[[ Data supplied open ]]

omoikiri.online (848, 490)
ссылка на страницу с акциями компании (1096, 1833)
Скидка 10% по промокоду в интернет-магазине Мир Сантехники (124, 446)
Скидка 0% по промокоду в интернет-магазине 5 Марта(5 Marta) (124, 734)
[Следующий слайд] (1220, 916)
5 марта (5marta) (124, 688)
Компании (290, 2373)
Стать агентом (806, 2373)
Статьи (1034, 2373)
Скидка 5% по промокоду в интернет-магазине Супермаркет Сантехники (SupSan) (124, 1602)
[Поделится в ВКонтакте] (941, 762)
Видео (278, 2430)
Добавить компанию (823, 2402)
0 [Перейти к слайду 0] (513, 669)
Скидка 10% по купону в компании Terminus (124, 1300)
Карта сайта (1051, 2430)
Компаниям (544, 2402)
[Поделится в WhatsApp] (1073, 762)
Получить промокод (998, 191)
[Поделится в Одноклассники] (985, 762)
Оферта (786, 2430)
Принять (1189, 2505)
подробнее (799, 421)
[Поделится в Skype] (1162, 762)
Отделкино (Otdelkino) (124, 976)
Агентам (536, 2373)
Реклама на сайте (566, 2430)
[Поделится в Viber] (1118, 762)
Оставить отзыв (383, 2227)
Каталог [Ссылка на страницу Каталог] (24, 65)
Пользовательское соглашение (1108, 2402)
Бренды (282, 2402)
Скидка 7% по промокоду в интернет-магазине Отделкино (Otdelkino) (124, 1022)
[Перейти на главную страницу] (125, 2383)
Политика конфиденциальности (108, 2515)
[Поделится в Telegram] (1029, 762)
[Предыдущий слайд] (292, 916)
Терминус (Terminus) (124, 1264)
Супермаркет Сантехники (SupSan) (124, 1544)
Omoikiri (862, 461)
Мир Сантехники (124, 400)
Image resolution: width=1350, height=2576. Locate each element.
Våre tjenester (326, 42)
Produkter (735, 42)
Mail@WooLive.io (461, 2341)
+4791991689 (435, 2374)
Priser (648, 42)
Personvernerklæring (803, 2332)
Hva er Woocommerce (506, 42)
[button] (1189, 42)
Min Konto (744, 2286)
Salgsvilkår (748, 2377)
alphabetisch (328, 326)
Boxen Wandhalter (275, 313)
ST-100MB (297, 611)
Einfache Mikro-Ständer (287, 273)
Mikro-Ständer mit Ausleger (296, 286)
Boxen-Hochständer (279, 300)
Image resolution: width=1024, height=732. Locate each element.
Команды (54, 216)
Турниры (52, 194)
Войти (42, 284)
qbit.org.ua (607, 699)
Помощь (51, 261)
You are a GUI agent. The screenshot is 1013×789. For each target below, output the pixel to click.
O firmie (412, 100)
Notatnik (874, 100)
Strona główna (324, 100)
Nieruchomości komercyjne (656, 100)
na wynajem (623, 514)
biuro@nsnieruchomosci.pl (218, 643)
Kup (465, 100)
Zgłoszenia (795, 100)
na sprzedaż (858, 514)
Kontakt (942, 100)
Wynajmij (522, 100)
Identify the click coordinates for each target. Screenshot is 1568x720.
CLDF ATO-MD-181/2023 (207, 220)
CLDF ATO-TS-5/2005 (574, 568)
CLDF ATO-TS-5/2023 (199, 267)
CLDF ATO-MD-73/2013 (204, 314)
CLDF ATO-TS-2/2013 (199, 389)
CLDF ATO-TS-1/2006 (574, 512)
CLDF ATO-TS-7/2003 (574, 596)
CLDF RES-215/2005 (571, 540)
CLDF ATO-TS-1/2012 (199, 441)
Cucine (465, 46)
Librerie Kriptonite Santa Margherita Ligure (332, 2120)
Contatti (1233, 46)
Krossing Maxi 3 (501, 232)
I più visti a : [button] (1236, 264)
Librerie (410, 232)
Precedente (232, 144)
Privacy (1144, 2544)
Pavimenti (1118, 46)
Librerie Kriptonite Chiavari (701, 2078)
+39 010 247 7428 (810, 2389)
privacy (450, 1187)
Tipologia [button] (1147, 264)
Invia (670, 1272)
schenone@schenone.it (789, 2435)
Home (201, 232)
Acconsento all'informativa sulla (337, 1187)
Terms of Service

[[ Data supplied closed ]]

**Your goal**.
Extract the lines of the preceding material that run from the line with "O firmie (412, 100)" through the line with "CLDF ATO-TS-1/2012 (199, 441)", inclusive, reproducing them exactly and adding nothing.

**Output of the exercise**.
O firmie (412, 100)
Notatnik (874, 100)
Strona główna (324, 100)
Nieruchomości komercyjne (656, 100)
na wynajem (623, 514)
biuro@nsnieruchomosci.pl (218, 643)
Kup (465, 100)
Zgłoszenia (795, 100)
na sprzedaż (858, 514)
Kontakt (942, 100)
Wynajmij (522, 100)
Identify the click coordinates for each target. Screenshot is 1568x720.
CLDF ATO-MD-181/2023 (207, 220)
CLDF ATO-TS-5/2005 (574, 568)
CLDF ATO-TS-5/2023 (199, 267)
CLDF ATO-MD-73/2013 (204, 314)
CLDF ATO-TS-2/2013 (199, 389)
CLDF ATO-TS-1/2006 (574, 512)
CLDF ATO-TS-7/2003 (574, 596)
CLDF RES-215/2005 (571, 540)
CLDF ATO-TS-1/2012 (199, 441)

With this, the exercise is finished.